Three classes comprise the abilib
library:
The primary class in the library is CAbi which carries the list of functions and events found in the smart contract’s interface. We choose to record this list of functions and events twice, once sorted by name, and a second list sorted by the item’s encoding. In this way, we allow ourselves much faster access to the data than would be possible otherwise. In some parts of the processing, we need to find an encoding given a name, in others we need to find a name given an encoding; therefore, we store the list twice, sorted by either name or encoding.
A second class, stored as the above mentioned two lists, is the CFunction class. CFunction stores both the functions and the events of a smart contract.
CFunctions store lists of CParameters which are tuples of field types, field names and other attributes. In this way, the CAbi class is able to represent a full description of the public facing interface of any smart contract.
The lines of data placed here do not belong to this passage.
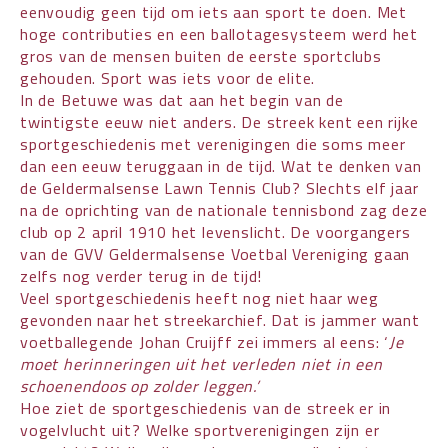
eenvoudig geen tijd om iets aan sport te doen. Met
hoge contributies en een ballotagesysteem werd het
gros van de mensen buiten de eerste sportclubs
gehouden. Sport was iets voor de elite.
In de Betuwe was dat aan het begin van de
twintigste eeuw niet anders. De streek kent een rijke
sportgeschiedenis met verenigingen die soms meer
dan een eeuw teruggaan in de tijd. Wat te denken van
de Geldermalsense Lawn Tennis Club? Slechts elf jaar
na de oprichting van de nationale tennisbond zag deze
club op 2 april 1910 het levenslicht. De voorgangers
van de GVV Geldermalsense Voetbal Vereniging gaan
zelfs nog verder terug in de tijd!
Veel sportgeschiedenis heeft nog niet haar weg
gevonden naar het streekarchief. Dat is jammer want
voetballegende Johan Cruijff zei immers al eens: ‘
Je
moet herinneringen uit het verleden niet in een
schoenendoos op zolder leggen.’
Hoe ziet de sportgeschiedenis van de streek er in
vogelvlucht uit? Welke sportverenigingen zijn er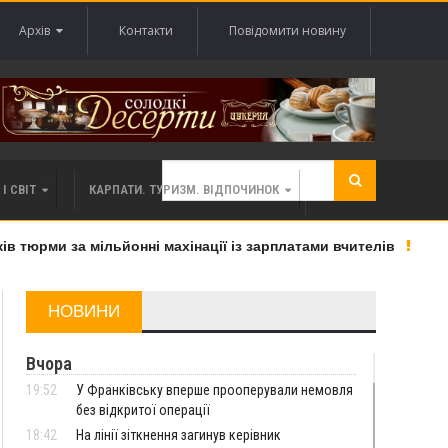
Архів
Контакти
Повідомити новину
І СВІТ
КАРПАТИ. ТУРИЗМ. ВІДПОЧИНОК
тюрми за мільйонні махінації із зарплатами вчителів
«В
НОВИНИ
Вчора
19:52
У Франківську вперше прооперували немовля
без відкритої операції
18:42
На лінії зіткнення загинув керівник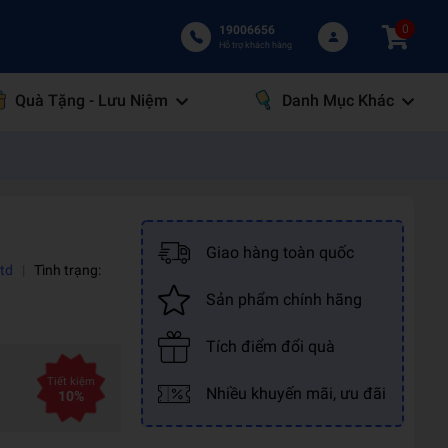
0
19006656
Hỗ trợ khách hàng
Quà Tặng - Lưu Niệm
Danh Mục Khác
Giao hàng toàn quốc
Ltd
|
Tình trạng:
Sản phẩm chính hãng
Tích điểm đổi quà
Tiết kiệm
Nhiều khuyến mãi, ưu đãi
10%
Each of these three classes in the abilib library were generated automatically from configuration files using the makeClass application as detailed in our white papers.
By nature of having been derived from the CBaseNode class, each of these classes implement the ability to serialize and deserialize themselves, display themselves using display strings, and import and export themselves to various file formats.
In our white papers, we’ve included the configuration files for the abilib classes, as well as the definition files for all of the automatically generated code in the etherlib and tokenlib libraries. Because most of the code is automatically generated in these libraries, we show only the configuration files in the appendix.